Despite being one of the earliest to be hit by coronavirus in India, Kerala’s case numbers have been limited to 450, with four fatalities.
From corporates to religious institutions to even a soccer club, private initiatives have helped the state combat the spread of the virus as well as offer succour to those economically or socially affected by the situation.
In Aikaranad panchayat near Kolenchery, spices and oleoresins major Synthite group is reaching out to most of the 6,500 households in the panchayat, with kits that have sanitisers, curry powders made by one of the group’s divisions, and pamphlets that give awareness about the disease and protective measures.
Synthite’s director for domestic operations in China, Jacob Ninan had had a first-hand feel of how the virus first affected China, and the protective measures that country took. Ninan, who is based in Beijing told Gulf News that he had been able to bring the learnings in China to the group’s efforts in Aikaranad to combat the spread of the virus.
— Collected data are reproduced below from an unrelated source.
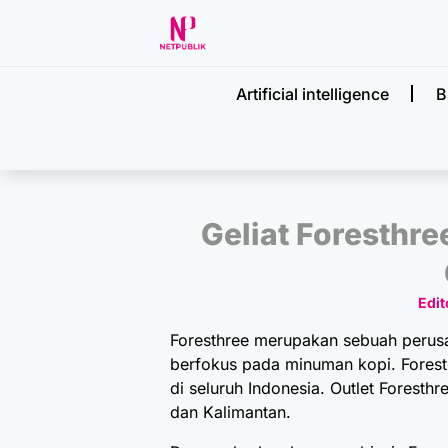
Artificial intelligence
B
Geliat Foresthre
Edit
Foresthree merupakan sebuah perus
berfokus pada minuman kopi. Foresth
di seluruh Indonesia. Outlet Foresthr
dan Kalimantan.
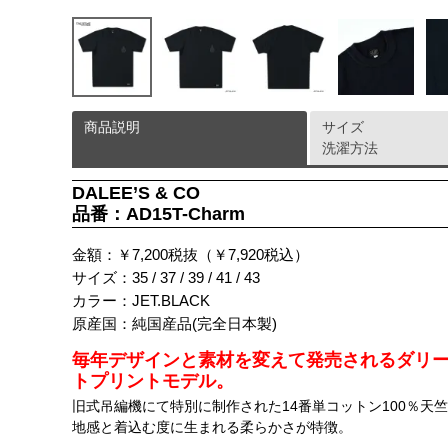
商品説明
サイズ
洗濯方法
DALEE’S & CO
品番：AD15T-Charm
金額：￥7,200税抜（￥7,920税込）
サイズ：35 / 37 / 39 / 41 / 43
カラー：JET.BLACK
原産国：純国産品(完全日本製)
毎年デザインと素材を変えて発売されるダリー
トプリントモデル。
旧式吊編機にて特別に制作された14番単コットン100％
地感と着込む度に生まれる柔らかさが特徴。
Synthite contributed Rs10 million (Dh481,295) to the Chief Minister’s Distress Relief Fund, and has chalked out a six-month Covid-19 prevention plan for the local panchayat (village council).
In the Malabar region, leading baby care products manufacturers, Popees Baby Care fixed a problem faced at government hospitals for newborns – the lack of dresses, because textile shops are shut owing to the lockdown.
50,000 kits
“On an average, about 12,800 children are born in government hospitals across Kerala each month, and they all need dresses. We have supplied 50,000 kits carrying three sets of dresses each to the state government, to be provided to newborn babies,” Shaju Thomas, managing director of Popees told Gulf News.
Malappuram-based Popees also used the services of 850 migrant labourers who work for the company to supply 1.4 million masks free of cost to hospitals and government departments.
The Kerala Blasters soccer club owned by Blasters Sports Ventures donated 100,000 Hydroxychloroquine Sulphate tablets to the state government at the initiative of the club’s co-owner Nimmagadda Prasad. Kerala Blasters E player Zakeer Mundampara added another angle to the club’s concern for Covid-19 patients when he offered his two-storey residence at Areekode for patient care.